Files
neon/safekeeper/src/timelines_global_map.rs
Arthur Petukhovsky e1a06b40b7 Add rate limiter for partial uploads (#8203)
Too many concurrect partial uploads can hurt disk performance, this
commit adds a limiter.

Context:
https://neondb.slack.com/archives/C04KGFVUWUQ/p1719489018814669?thread_ts=1719440183.134739&cid=C04KGFVUWUQ
2024-06-28 18:16:21 +01:00

452 lines
18 KiB
Rust

//! This module contains global `(tenant_id, timeline_id)` -> `Arc<Timeline>` mapping.
//! All timelines should always be present in this map, this is done by loading them
//! all from the disk on startup and keeping them in memory.
use crate::safekeeper::ServerInfo;
use crate::timeline::{get_tenant_dir, get_timeline_dir, Timeline, TimelineError};
use crate::timelines_set::TimelinesSet;
use crate::wal_backup_partial::RateLimiter;
use crate::SafeKeeperConf;
use anyhow::{bail, Context, Result};
use camino::Utf8PathBuf;
use once_cell::sync::Lazy;
use serde::Serialize;
use std::collections::HashMap;
use std::str::FromStr;
use std::sync::atomic::Ordering;
use std::sync::{Arc, Mutex};
use tracing::*;
use utils::id::{TenantId, TenantTimelineId, TimelineId};
use utils::lsn::Lsn;
struct GlobalTimelinesState {
timelines: HashMap<TenantTimelineId, Arc<Timeline>>,
conf: Option<SafeKeeperConf>,
broker_active_set: Arc<TimelinesSet>,
load_lock: Arc<tokio::sync::Mutex<TimelineLoadLock>>,
partial_backup_rate_limiter: RateLimiter,
}
// Used to prevent concurrent timeline loading.
pub struct TimelineLoadLock;
impl GlobalTimelinesState {
/// Get configuration, which must be set once during init.
fn get_conf(&self) -> &SafeKeeperConf {
self.conf
.as_ref()
.expect("GlobalTimelinesState conf is not initialized")
}
/// Get dependencies for a timeline constructor.
fn get_dependencies(&self) -> (SafeKeeperConf, Arc<TimelinesSet>, RateLimiter) {
(
self.get_conf().clone(),
self.broker_active_set.clone(),
self.partial_backup_rate_limiter.clone(),
)
}
/// Insert timeline into the map.

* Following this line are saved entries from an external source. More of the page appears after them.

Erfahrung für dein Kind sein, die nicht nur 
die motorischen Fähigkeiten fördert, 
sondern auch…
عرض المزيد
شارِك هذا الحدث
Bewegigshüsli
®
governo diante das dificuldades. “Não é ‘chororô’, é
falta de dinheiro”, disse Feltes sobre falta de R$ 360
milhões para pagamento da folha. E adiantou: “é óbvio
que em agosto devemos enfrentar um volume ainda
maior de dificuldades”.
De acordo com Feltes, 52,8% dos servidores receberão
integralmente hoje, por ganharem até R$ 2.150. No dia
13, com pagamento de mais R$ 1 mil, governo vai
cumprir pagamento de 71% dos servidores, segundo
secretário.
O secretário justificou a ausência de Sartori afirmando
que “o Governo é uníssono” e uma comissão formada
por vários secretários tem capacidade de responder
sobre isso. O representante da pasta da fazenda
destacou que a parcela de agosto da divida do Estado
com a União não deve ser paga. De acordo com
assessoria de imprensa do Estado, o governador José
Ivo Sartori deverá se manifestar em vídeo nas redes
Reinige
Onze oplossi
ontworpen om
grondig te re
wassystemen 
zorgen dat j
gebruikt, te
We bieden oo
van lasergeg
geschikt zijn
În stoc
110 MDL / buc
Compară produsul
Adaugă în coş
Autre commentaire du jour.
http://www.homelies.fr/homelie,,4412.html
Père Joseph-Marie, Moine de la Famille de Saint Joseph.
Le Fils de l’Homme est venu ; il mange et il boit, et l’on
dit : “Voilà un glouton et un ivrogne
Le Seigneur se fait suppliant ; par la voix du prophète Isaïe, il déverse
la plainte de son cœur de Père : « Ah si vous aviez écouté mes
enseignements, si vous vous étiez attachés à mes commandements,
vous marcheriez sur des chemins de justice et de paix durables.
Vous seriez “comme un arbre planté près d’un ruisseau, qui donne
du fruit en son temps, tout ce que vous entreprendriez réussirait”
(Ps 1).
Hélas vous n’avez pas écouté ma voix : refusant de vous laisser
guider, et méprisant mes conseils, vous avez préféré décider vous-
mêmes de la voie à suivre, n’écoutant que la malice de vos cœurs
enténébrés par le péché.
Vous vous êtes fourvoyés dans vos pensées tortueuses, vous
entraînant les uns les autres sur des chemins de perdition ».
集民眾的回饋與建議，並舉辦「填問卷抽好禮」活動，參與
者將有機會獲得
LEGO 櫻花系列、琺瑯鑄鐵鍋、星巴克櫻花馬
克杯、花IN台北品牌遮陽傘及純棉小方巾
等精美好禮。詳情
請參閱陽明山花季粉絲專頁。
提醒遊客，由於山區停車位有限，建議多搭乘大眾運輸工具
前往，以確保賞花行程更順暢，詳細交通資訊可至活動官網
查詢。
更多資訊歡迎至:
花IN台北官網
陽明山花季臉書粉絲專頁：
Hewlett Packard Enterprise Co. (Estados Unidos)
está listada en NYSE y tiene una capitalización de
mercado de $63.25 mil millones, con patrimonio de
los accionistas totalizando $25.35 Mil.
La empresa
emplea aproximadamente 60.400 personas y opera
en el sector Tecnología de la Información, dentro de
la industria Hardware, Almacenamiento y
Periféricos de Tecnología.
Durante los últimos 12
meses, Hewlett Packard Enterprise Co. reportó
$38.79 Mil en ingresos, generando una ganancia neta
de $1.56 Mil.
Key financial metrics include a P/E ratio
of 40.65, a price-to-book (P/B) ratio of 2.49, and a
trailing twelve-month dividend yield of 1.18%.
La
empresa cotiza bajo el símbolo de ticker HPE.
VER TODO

Returns error if timeline with the same id already exists.
fn try_insert(&mut self, timeline: Arc<Timeline>) -> Result<()> {
let ttid = timeline.ttid;
if self.timelines.contains_key(&ttid) {
bail!(TimelineError::AlreadyExists(ttid));
}
self.timelines.insert(ttid, timeline);
Ok(())
}
/// Get timeline from the map. Returns error if timeline doesn't exist.
fn get(&self, ttid: &TenantTimelineId) -> Result<Arc<Timeline>, TimelineError> {
self.timelines
.get(ttid)
.cloned()
.ok_or(TimelineError::NotFound(*ttid))
}
}
static TIMELINES_STATE: Lazy<Mutex<GlobalTimelinesState>> = Lazy::new(|| {
Mutex::new(GlobalTimelinesState {
timelines: HashMap::new(),
conf: None,
broker_active_set: Arc::new(TimelinesSet::default()),
load_lock: Arc::new(tokio::sync::Mutex::new(TimelineLoadLock)),
partial_backup_rate_limiter: RateLimiter::new(1),
})
});
/// A zero-sized struct used to manage access to the global timelines map.

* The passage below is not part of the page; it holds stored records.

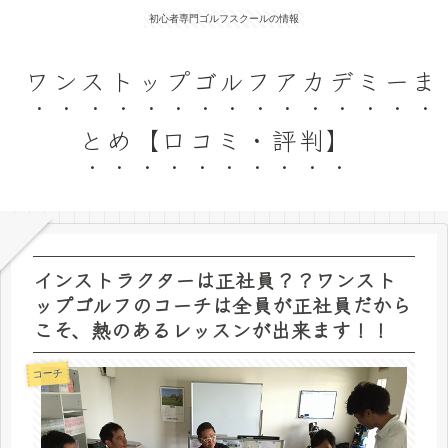
初心者専門ゴルフスクールの情報
ワンストップゴルフアカデミーま
とめ【口コミ・評判】
インストラクターは正社員？？ワンスト
ップゴルフのコーチは全員が正社員だから
こそ、熱のあるレッスンが出来ます！！
コーチ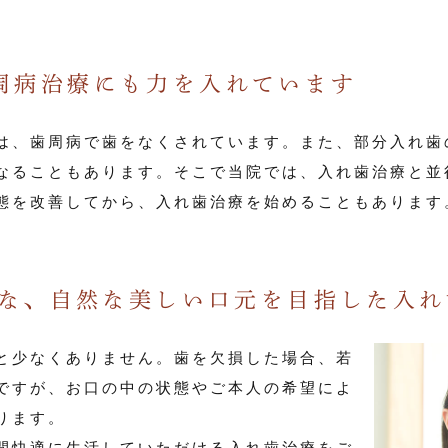
周病治療にも力を入れています
は、歯周病で歯をなくされています。また、部分入れ歯
なることもあります。そこで当院では、入れ歯治療と並
態を改善してから、入れ歯治療を始めることもあります
好評な、自然な美しい口元を目指した入
と少なくありません。歯を欠損した場合、若
ですが、お口の中の状態やご本人の希望によ
ります。
間快適に生活していただける入れ歯治療をご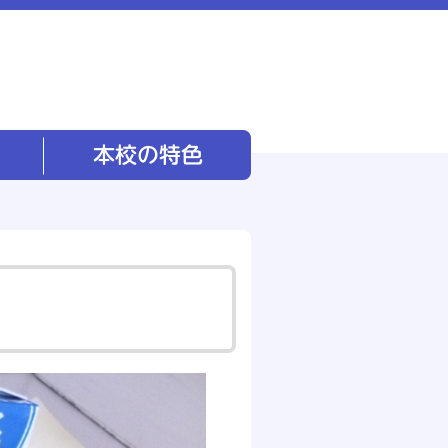
本校の特色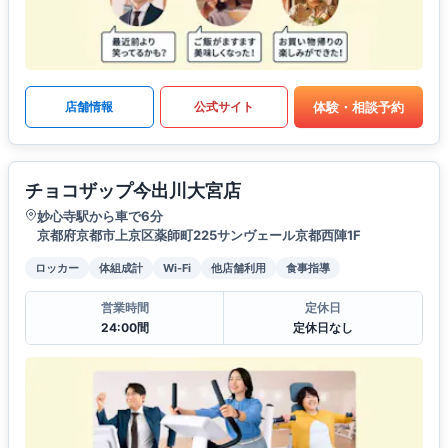
体験・相談予約
店舗情報
公式サイト
チョコザップ今出川大宮店
妙心寺駅から車で6分
京都府京都市上京区薬師町225サンヴェール京都西陣1F
ロッカー
体組成計
Wi-Fi
他店舗利用
食事指導
営業時間
定休日
24:00間
定休日なし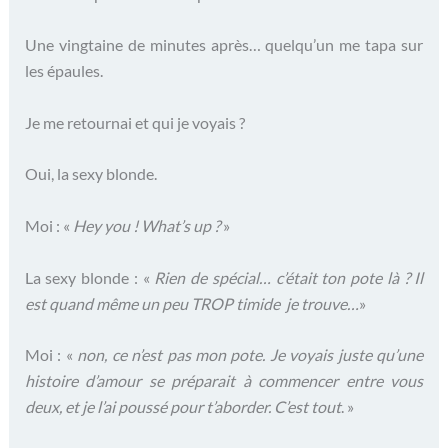
Une vingtaine de minutes après… quelqu’un me tapa sur
les épaules.
Je me retournai et qui je voyais ?
Oui, la sexy blonde.
Moi : «
Hey you ! What’s up ?
»
La sexy blonde : «
Rien de spécial… c’était ton pote là ? Il
est quand même un peu TROP timide je trouve…
»
Moi : «
non, ce n’est pas mon pote. Je voyais juste qu’une
histoire d’amour se préparait à commencer entre vous
deux, et je l’ai poussé pour t’aborder. C’est tout
. »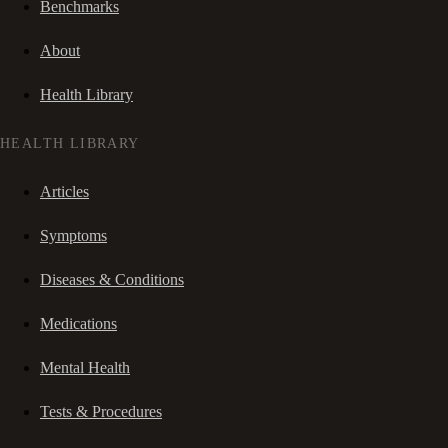
Benchmarks
About
Health Library
HEALTH LIBRARY
Articles
Symptoms
Diseases & Conditions
Medications
Mental Health
Tests & Procedures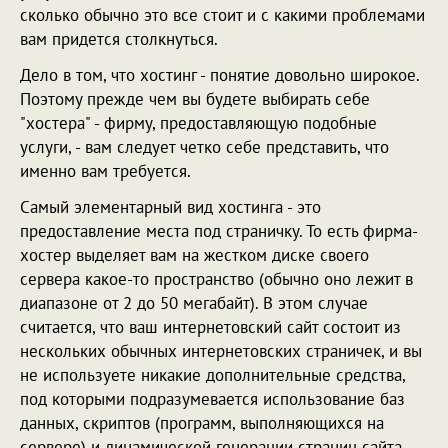
сколько обычно это все стоит и с какими проблемами
вам придется столкнуться.
Дело в том, что хостинг - понятие довольно широкое.
Поэтому прежде чем вы будете выбирать себе
"хостера" - фирму, предоставляющую подобные
услуги, - вам следует четко себе представить, что
именно вам требуется.
Самый элементарный вид хостинга - это
предоставление места под страничку. То есть фирма-
хостер выделяет вам на жестком диске своего
сервера какое-то пространство (обычно оно лежит в
диапазоне от 2 до 50 мегабайт). В этом случае
считается, что ваш интернетовский сайт состоит из
нескольких обычных интернетовских страничек, и вы
не используете никакие дополнительные средства,
под которыми подразумевается использование баз
данных, скриптов (программ, выполняющихся на
сервере) и динамической генерации страниц сайта.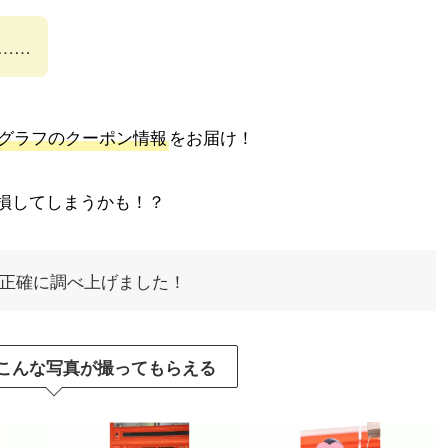
……
グラフのクーポン情報
をお届け！
損してしまうかも！？
正確に調べ上げました！
こんな写真が撮ってもらえる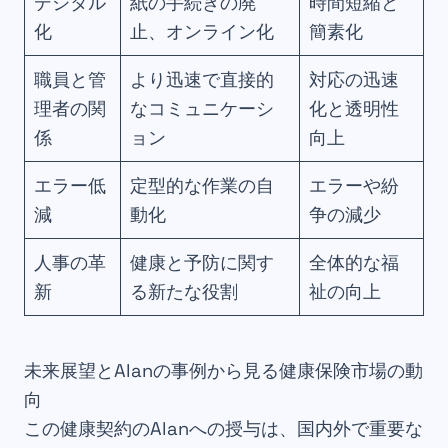
デジタル
紙の手続きの廃
時間短縮と
化
止、オンライン化
簡素化
職員と管
より迅速で直接的
対応の迅速
理者の関
なコミュニケーシ
化と透明性
係
ョン
向上
エラー低
定型的な作業の自
エラーや紛
減
動化
争の減少
人事の革
健康と予防に関す
全体的な福
新
る新たな役割
祉の向上
未来展望とAlanの事例から見る健康保険市場の動
向
この健康契約のAlanへの授与は、国内外で重要な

pub struct GlobalTimelines;
impl GlobalTimelines {
/// Inject dependencies needed for the timeline constructors and load all timelines to memory.
pub async fn init(conf: SafeKeeperConf) -> Result<()> {
// clippy isn't smart enough to understand that drop(state) releases the
// lock, so use explicit block
let tenants_dir = {
let mut state = TIMELINES_STATE.lock().unwrap();
state.partial_backup_rate_limiter = RateLimiter::new(conf.partial_backup_concurrency);
state.conf = Some(conf);
// Iterate through all directories and load tenants for all directories
// named as a valid tenant_id.
state.get_conf().workdir.clone()
};
let mut tenant_count = 0;
for tenants_dir_entry in std::fs::read_dir(&tenants_dir)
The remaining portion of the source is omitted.